If a line in the entries below contains "Valley", copy it.

━━━━━━━━━━━━━━━━━━━━

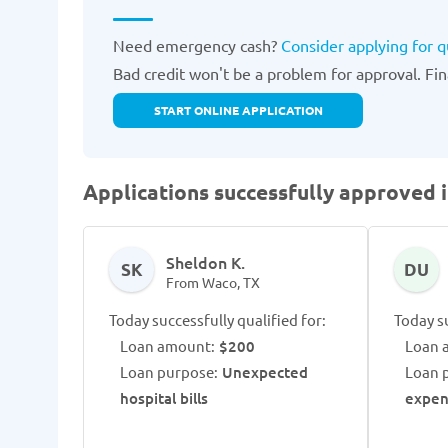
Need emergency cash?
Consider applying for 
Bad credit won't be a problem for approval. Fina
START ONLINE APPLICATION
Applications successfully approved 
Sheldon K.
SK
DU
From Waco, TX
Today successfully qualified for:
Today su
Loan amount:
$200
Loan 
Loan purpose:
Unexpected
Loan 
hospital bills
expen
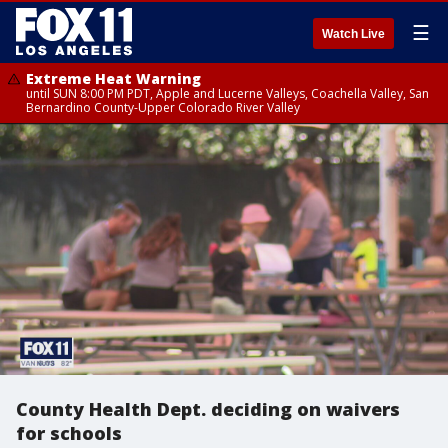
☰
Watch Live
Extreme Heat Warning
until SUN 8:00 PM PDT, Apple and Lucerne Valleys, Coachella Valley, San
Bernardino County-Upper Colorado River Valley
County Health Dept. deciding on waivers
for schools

━━━━━━━━━━━━━━━━━━━━

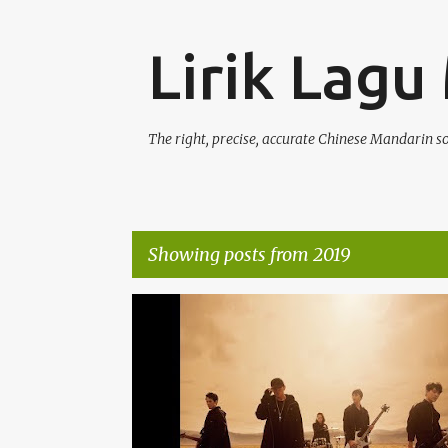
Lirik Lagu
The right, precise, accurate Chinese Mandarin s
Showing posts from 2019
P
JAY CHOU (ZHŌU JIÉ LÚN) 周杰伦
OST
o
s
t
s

━━━━━━━━━━━━━━━━━━━━

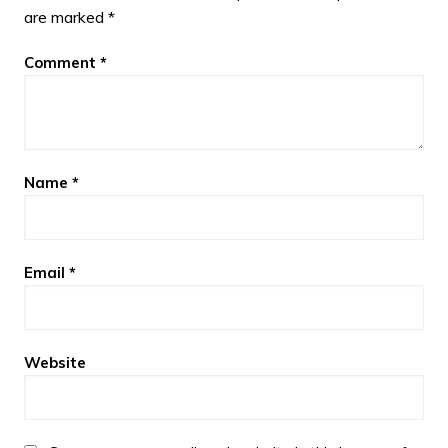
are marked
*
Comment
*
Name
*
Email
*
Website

━━━━━━━━━━━━━━━━━━━━

YOUR SOLUTION:
until SUN 8:00 PM PDT, Apple and Lucerne Valleys, Coachella Valley, San
Bernardino County-Upper Colorado River Valley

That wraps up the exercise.